(Entries taken from a collection)
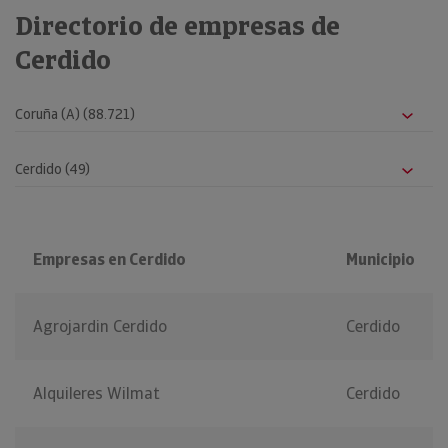
Directorio de empresas de
Cerdido
Empresas en Cerdido
Municipio
Agrojardin Cerdido
Cerdido
Alquileres Wilmat
Cerdido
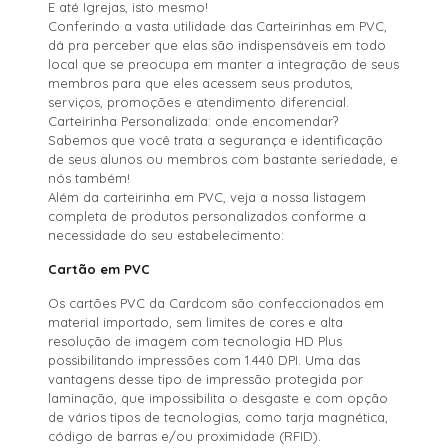
E até Igrejas, isto mesmo!
Conferindo a vasta utilidade das Carteirinhas em PVC,
dá pra perceber que elas são indispensáveis em todo
local que se preocupa em manter a integração de seus
membros para que eles acessem seus produtos,
serviços, promoções e atendimento diferencial.
Carteirinha Personalizada: onde encomendar?
Sabemos que você trata a segurança e identificação
de seus alunos ou membros com bastante seriedade, e
nós também!
Além da carteirinha em PVC, veja a nossa listagem
completa de produtos personalizados conforme a
necessidade do seu estabelecimento:
Cartão em PVC
Os cartões PVC da Cardcom são confeccionados em
material importado, sem limites de cores e alta
resolução de imagem com tecnologia HD Plus
possibilitando impressões com 1.440 DPI. Uma das
vantagens desse tipo de impressão protegida por
laminação, que impossibilita o desgaste e com opção
de vários tipos de tecnologias, como tarja magnética,
código de barras e/ou proximidade (RFID).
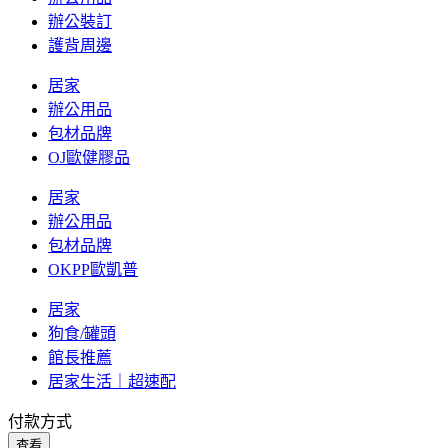
辦公裝訂
護背周邊
居家
辦公用品
包材品牌
OJ歐健膠品
居家
辦公用品
包材品牌
OKPP歐凱普
居家
狗食/罐頭
館長推薦
居家生活｜超速配
付款方式
查看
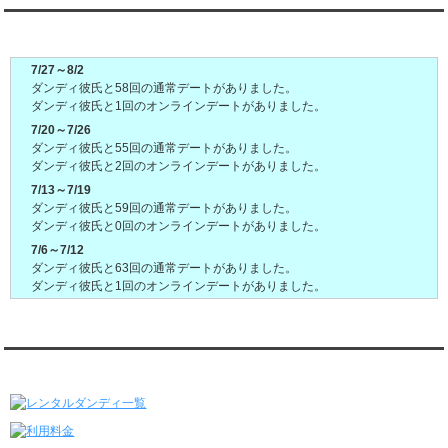
ダンディ彼氏週間(月～日)デート状況2026
7/27～8/2
ダンディ彼氏と58回の通常デートがありました。
ダンディ彼氏と1回のオンラインデートがありました。
7/20～7/26
ダンディ彼氏と55回の通常デートがありました。
ダンディ彼氏と2回のオンラインデートがありました。
7/13～7/19
ダンディ彼氏と59回の通常デートがありました。
ダンディ彼氏と0回のオンラインデートがありました。
7/6～7/12
ダンディ彼氏と63回の通常デートがありました。
ダンディ彼氏と1回のオンラインデートがありました。
6/29～7/5
ダンディ彼氏と60回の通常デートがありました。
ダンディ彼氏と4回のオンラインデートがありました。
レンタルダンディ★メニュー
6/22～6/28
ダンディ彼氏と64回の通常デートがありました。
ダンディ彼氏と1回のオンラインデートがありました。
6/15～6/21
ダンディ彼氏と61回の通常デートがありました。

### Exercise aim
All lines above from the line with "completa de produtos" through the line with "possibilitando impressões com", both included, are to be set down exactly, with nothing else.

### Exercise solution
completa de produtos personalizados conforme a
necessidade do seu estabelecimento:
Cartão em PVC
Os cartões PVC da Cardcom são confeccionados em
material importado, sem limites de cores e alta
resolução de imagem com tecnologia HD Plus
possibilitando impressões com 1.440 DPI. Uma das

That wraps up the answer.